• Aim of the exercise: Would you retype exactly the lines below, starting with the one that has "Loading/Unloading department : (1051, 1454)" and going on through the one that has "스크랩 (132, 8)", with no pictures and nothing else?

• Record excerpts:
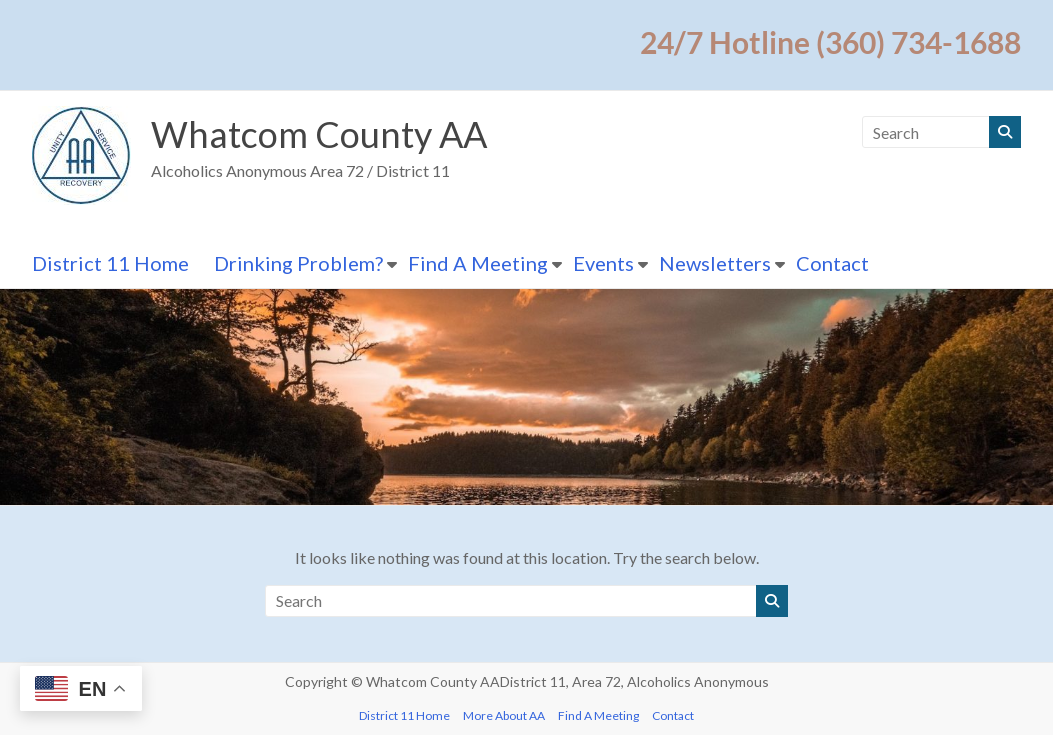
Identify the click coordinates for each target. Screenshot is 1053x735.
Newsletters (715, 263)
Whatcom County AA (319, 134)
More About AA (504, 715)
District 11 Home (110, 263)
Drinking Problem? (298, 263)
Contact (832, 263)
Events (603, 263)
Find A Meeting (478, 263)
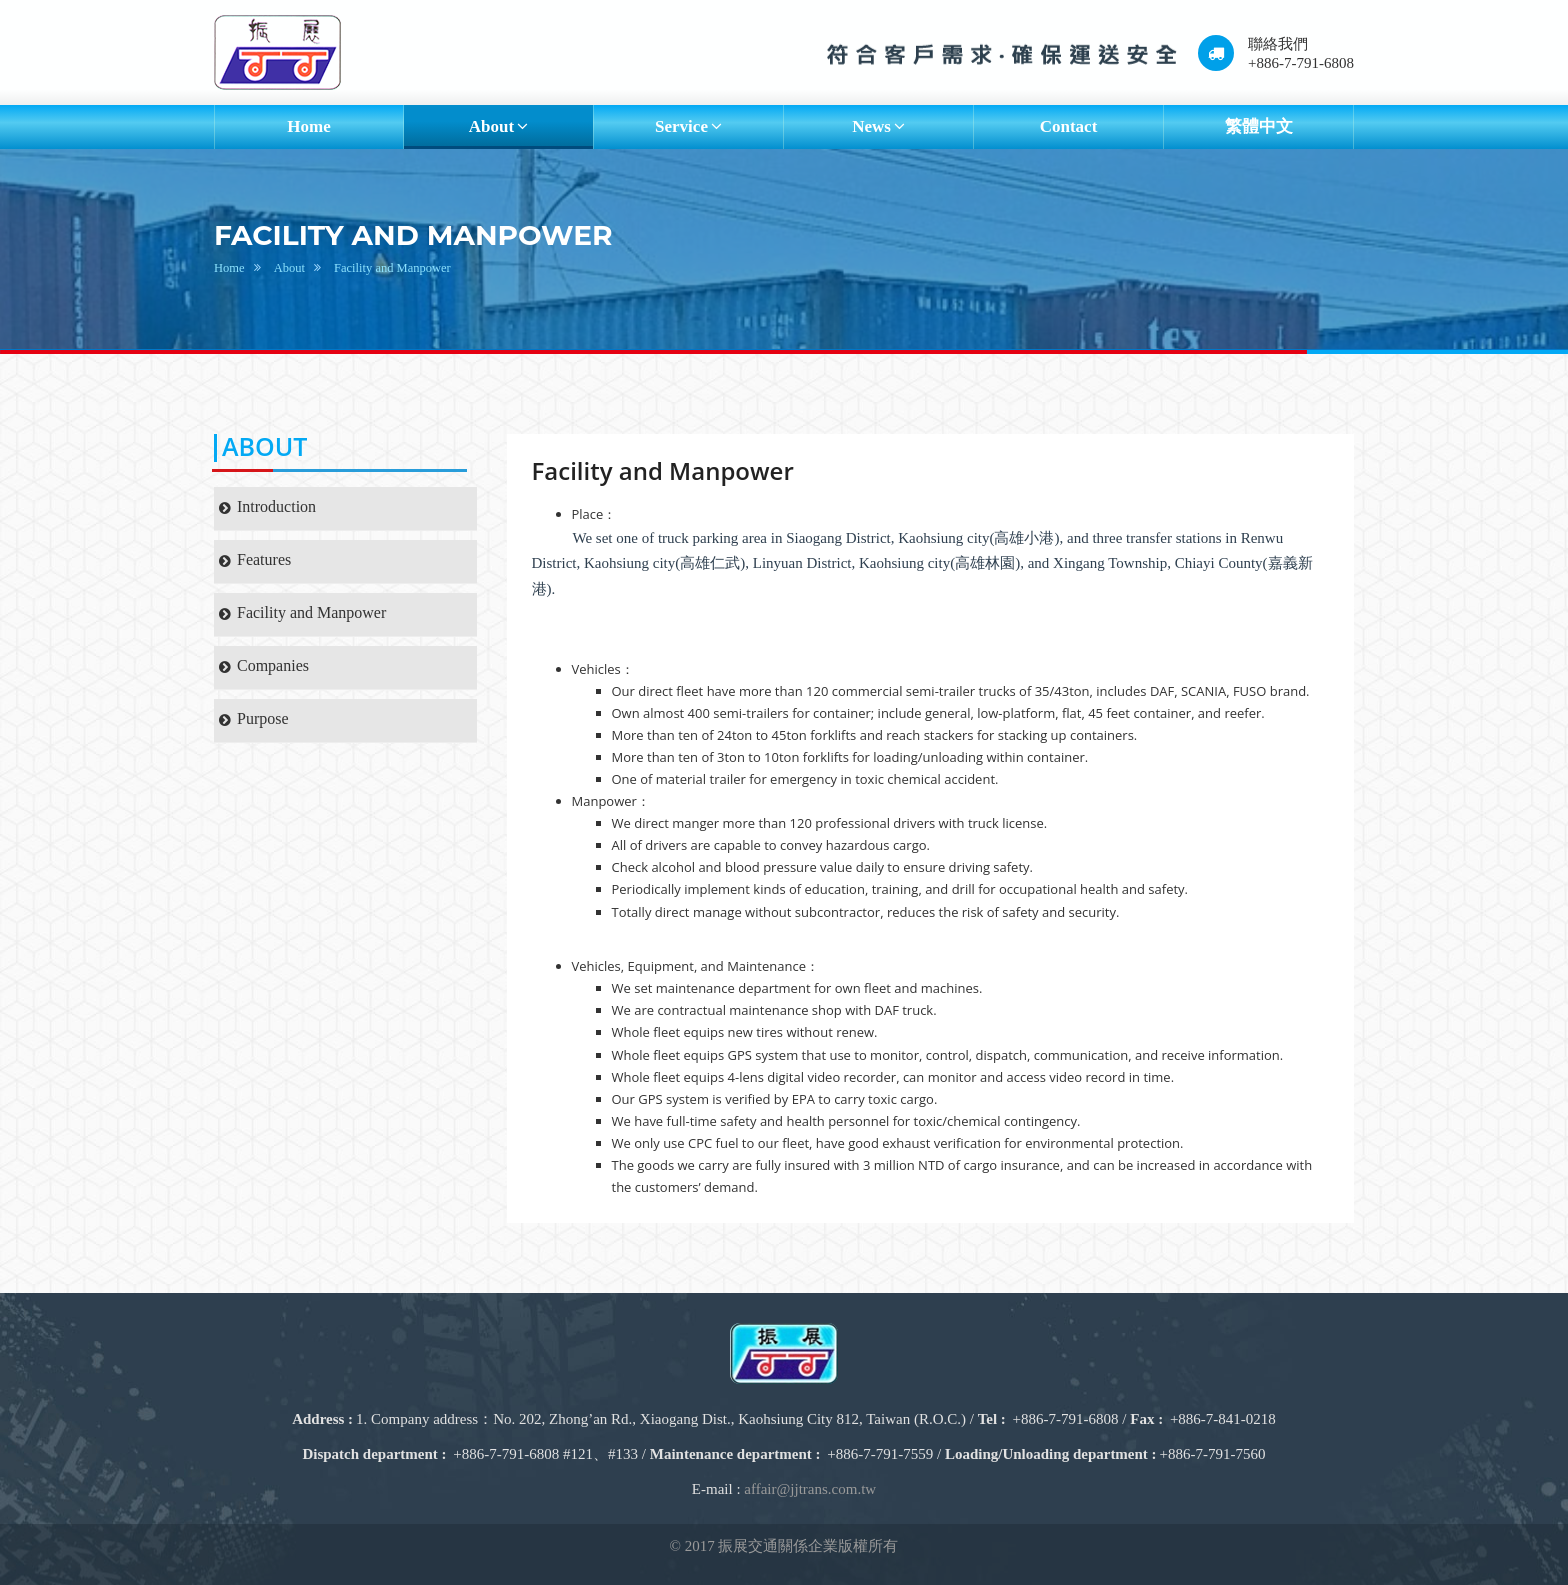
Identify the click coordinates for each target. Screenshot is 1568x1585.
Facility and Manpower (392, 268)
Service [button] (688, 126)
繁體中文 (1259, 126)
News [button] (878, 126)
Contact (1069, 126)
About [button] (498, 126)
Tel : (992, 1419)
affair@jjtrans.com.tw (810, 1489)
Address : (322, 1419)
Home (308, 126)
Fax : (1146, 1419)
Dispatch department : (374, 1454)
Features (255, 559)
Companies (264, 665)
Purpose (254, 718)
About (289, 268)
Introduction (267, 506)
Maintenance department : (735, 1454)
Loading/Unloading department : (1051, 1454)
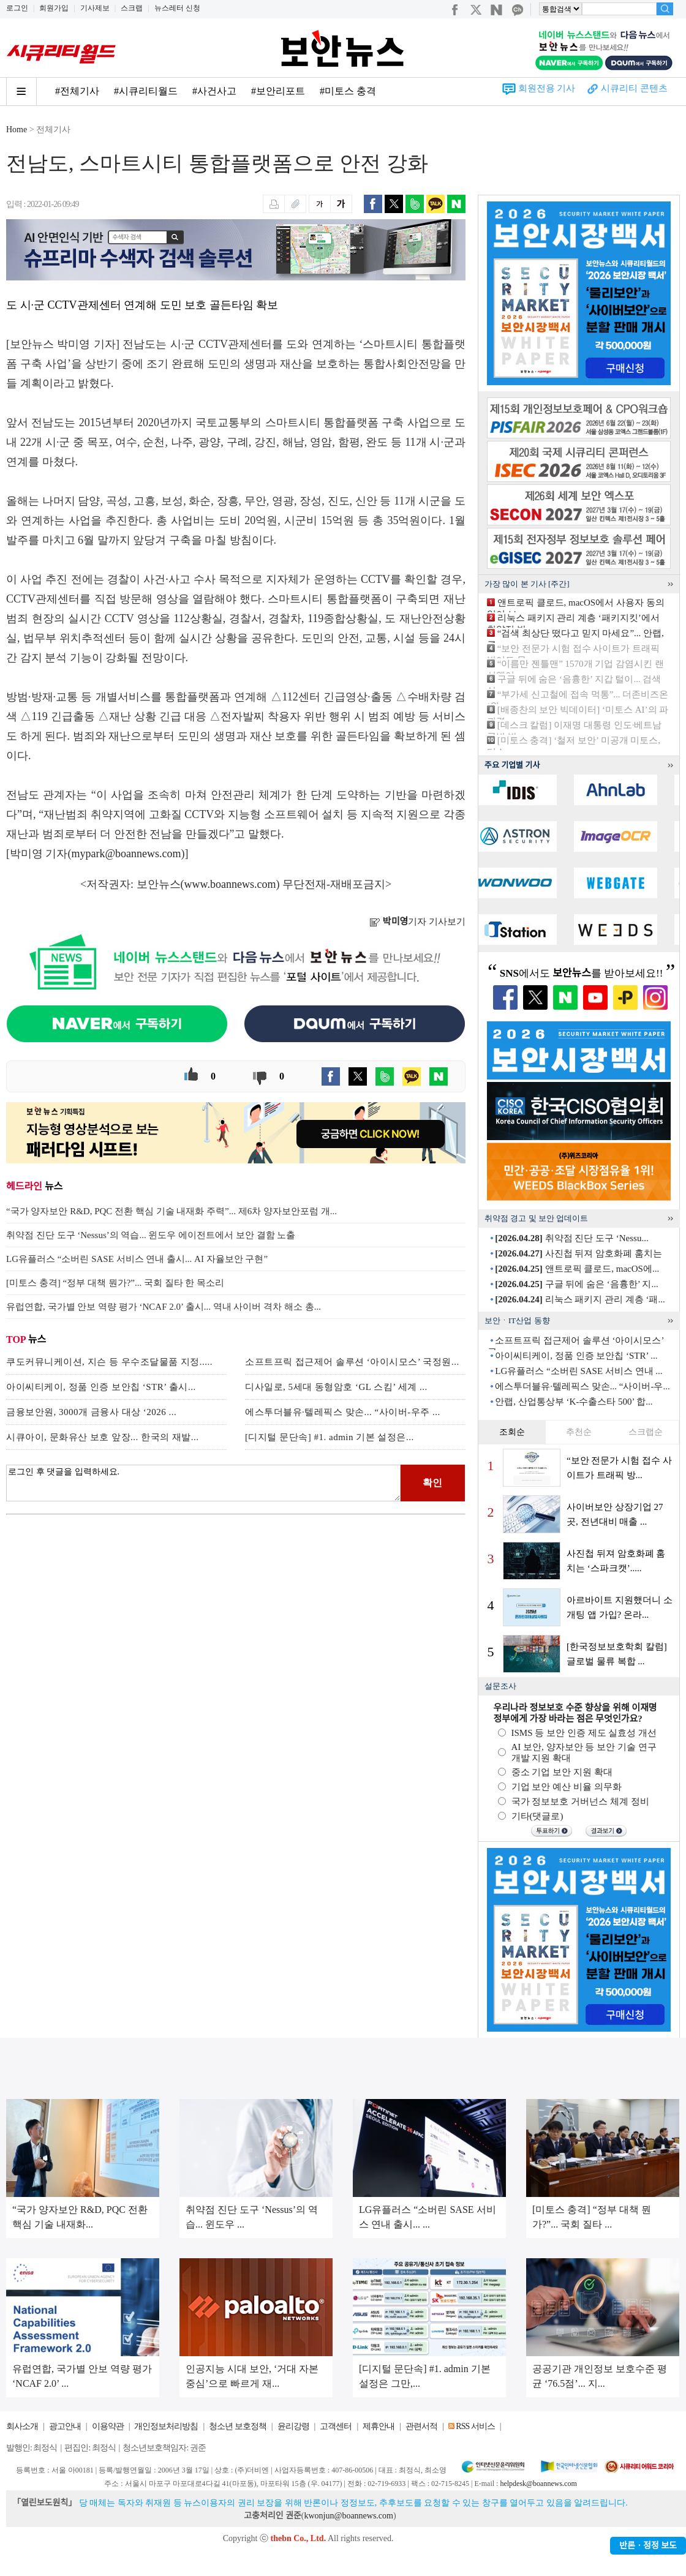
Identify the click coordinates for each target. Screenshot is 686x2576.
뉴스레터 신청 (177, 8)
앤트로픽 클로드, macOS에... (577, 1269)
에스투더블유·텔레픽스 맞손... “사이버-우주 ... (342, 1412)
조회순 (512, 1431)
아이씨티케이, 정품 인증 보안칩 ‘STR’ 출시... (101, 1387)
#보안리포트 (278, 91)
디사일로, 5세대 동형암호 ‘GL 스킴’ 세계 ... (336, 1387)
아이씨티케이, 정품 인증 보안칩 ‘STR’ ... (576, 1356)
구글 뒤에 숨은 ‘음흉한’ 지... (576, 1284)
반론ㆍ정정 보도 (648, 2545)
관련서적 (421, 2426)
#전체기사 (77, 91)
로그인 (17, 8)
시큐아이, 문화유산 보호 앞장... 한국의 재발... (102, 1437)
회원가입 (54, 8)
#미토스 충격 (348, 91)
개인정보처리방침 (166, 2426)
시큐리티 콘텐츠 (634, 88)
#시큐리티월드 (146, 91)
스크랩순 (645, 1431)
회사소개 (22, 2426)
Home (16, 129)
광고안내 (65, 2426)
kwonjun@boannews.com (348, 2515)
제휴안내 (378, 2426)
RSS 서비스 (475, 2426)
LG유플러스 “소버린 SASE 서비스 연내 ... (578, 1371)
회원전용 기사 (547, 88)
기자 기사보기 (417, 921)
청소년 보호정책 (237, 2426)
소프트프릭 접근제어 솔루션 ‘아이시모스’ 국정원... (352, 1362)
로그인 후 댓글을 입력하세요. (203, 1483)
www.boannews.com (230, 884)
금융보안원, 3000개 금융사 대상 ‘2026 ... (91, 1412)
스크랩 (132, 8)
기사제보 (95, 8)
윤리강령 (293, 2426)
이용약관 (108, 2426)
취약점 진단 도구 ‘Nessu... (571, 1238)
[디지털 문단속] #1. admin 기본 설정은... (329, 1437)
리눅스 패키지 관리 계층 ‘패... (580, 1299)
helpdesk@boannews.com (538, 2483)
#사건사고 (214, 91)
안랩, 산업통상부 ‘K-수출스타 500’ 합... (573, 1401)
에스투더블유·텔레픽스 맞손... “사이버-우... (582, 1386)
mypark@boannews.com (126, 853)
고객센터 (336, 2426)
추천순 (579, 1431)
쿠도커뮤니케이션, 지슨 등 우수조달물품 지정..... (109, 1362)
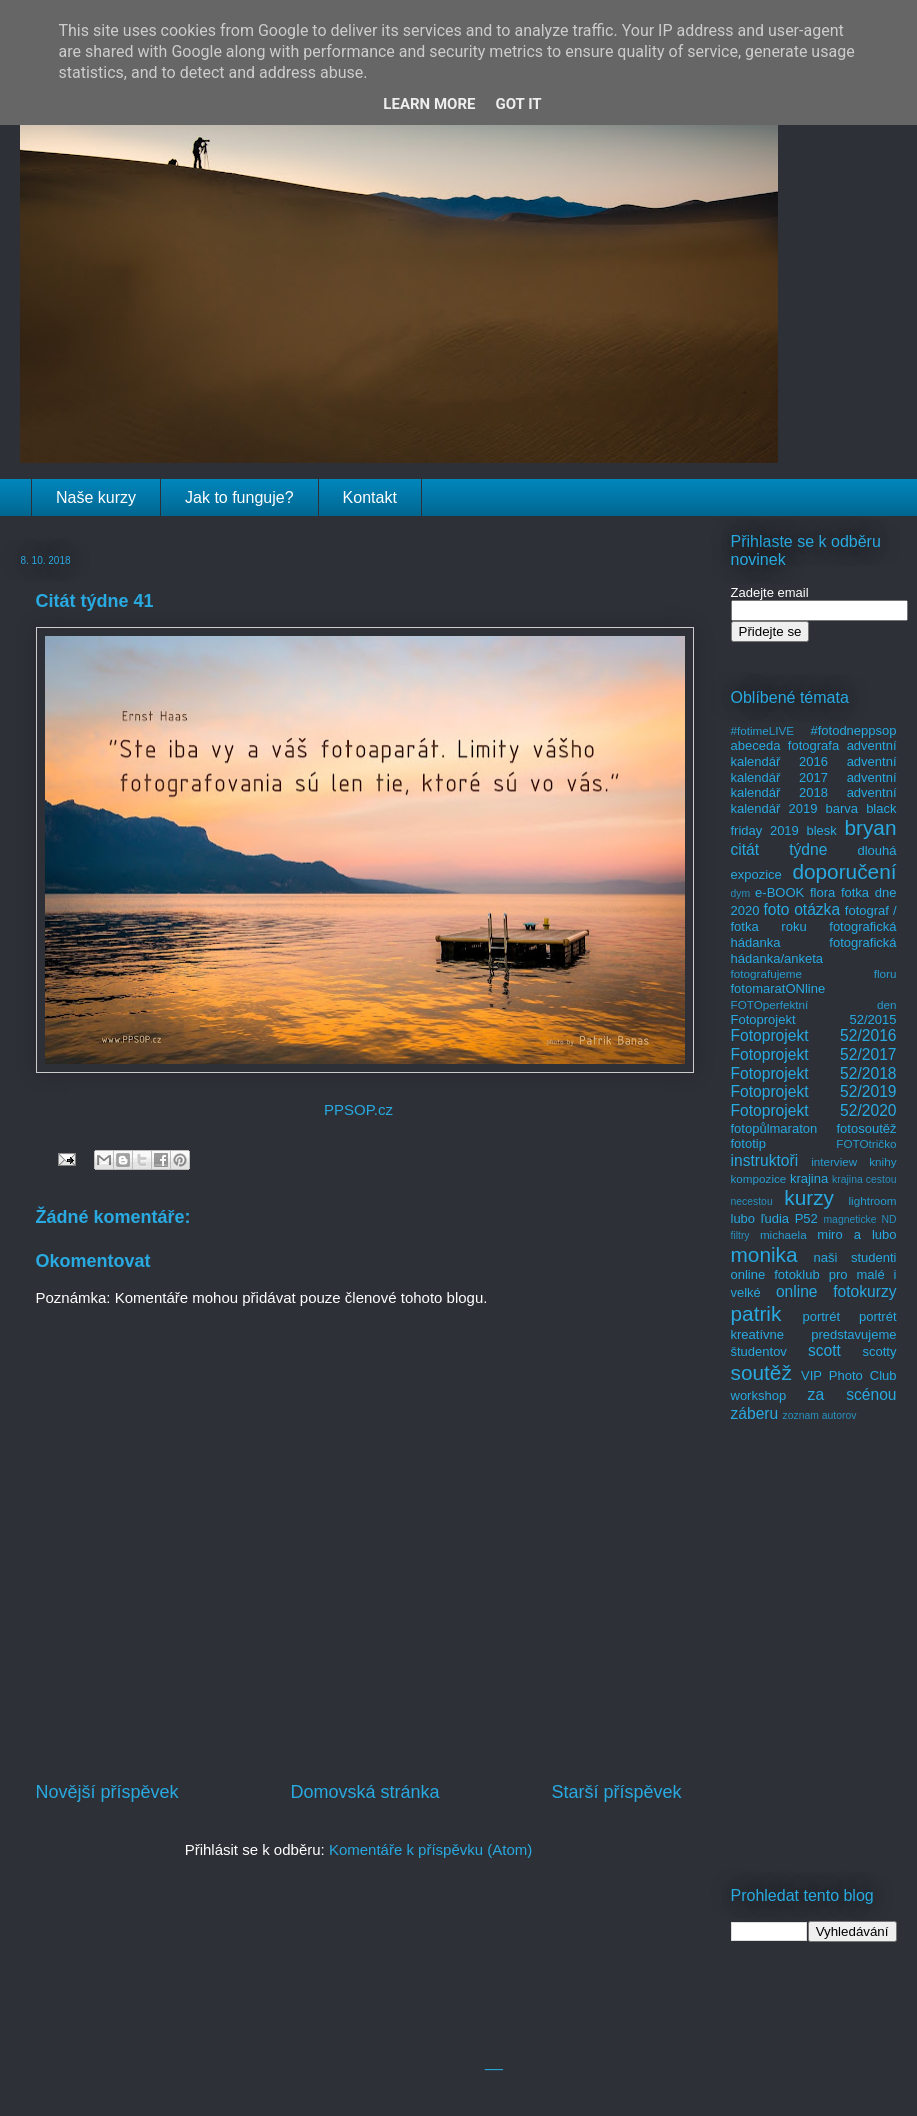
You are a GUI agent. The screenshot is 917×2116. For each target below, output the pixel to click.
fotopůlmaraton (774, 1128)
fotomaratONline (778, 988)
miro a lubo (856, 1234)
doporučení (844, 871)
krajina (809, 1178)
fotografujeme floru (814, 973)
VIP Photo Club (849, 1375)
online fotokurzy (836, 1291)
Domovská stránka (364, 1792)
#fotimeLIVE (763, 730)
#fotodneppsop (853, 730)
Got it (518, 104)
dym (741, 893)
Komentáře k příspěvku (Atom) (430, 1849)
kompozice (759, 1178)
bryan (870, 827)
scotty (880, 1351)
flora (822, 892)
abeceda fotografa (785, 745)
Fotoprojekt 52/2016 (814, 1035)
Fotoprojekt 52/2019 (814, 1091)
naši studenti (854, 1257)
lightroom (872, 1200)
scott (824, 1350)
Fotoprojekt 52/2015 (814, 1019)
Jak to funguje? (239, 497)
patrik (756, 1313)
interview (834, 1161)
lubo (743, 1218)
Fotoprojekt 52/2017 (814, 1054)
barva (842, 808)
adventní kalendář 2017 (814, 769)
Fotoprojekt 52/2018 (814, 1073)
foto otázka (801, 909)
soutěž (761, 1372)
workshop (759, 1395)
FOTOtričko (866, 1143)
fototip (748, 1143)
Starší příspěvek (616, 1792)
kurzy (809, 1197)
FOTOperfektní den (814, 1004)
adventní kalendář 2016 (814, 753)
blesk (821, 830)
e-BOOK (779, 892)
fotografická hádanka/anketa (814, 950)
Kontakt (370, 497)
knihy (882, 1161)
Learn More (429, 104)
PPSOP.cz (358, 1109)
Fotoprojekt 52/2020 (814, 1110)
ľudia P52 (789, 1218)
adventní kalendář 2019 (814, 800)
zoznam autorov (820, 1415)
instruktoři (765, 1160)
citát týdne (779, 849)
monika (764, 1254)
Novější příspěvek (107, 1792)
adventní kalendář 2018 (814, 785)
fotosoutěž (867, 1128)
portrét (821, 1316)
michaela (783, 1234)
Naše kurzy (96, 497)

• Response to the exercise:
Loading/Unloading department : (1051, 1454)
Identify the click coordinates for each target. Screenshot is 686x2576.
뉴스레터 신청 (177, 8)
앤트로픽 클로드, macOS에... (577, 1269)
에스투더블유·텔레픽스 맞손... “사이버-우주 ... (342, 1412)
조회순 (512, 1431)
아이씨티케이, 정품 인증 보안칩 ‘STR’ 출시... (101, 1387)
#보안리포트 (278, 91)
디사일로, 5세대 동형암호 ‘GL 스킴’ 세계 ... (336, 1387)
아이씨티케이, 정품 인증 보안칩 ‘STR’ ... (576, 1356)
구글 뒤에 숨은 ‘음흉한’ 지... (576, 1284)
반론ㆍ정정 보도 (648, 2545)
관련서적 (421, 2426)
#전체기사 (77, 91)
로그인 (17, 8)
시큐아이, 문화유산 보호 앞장... 한국의 재발... (102, 1437)
회원가입 (54, 8)
#미토스 충격 (348, 91)
개인정보처리방침 (166, 2426)
시큐리티 콘텐츠 (634, 88)
#시큐리티월드 (146, 91)
스크랩순 (645, 1431)
회사소개 (22, 2426)
Home (16, 129)
광고안내 (65, 2426)
kwonjun@boannews.com (348, 2515)
제휴안내 (378, 2426)
RSS 서비스 (475, 2426)
LG유플러스 “소버린 SASE 서비스 연내 ... (578, 1371)
회원전용 기사 (547, 88)
기자 기사보기 (417, 921)
청소년 보호정책 (237, 2426)
소프트프릭 접근제어 솔루션 ‘아이시모스’ 국정원... (352, 1362)
로그인 후 댓글을 입력하세요. (203, 1483)
www.boannews.com (230, 884)
금융보안원, 3000개 금융사 대상 ‘2026 ... (91, 1412)
스크랩 (132, 8)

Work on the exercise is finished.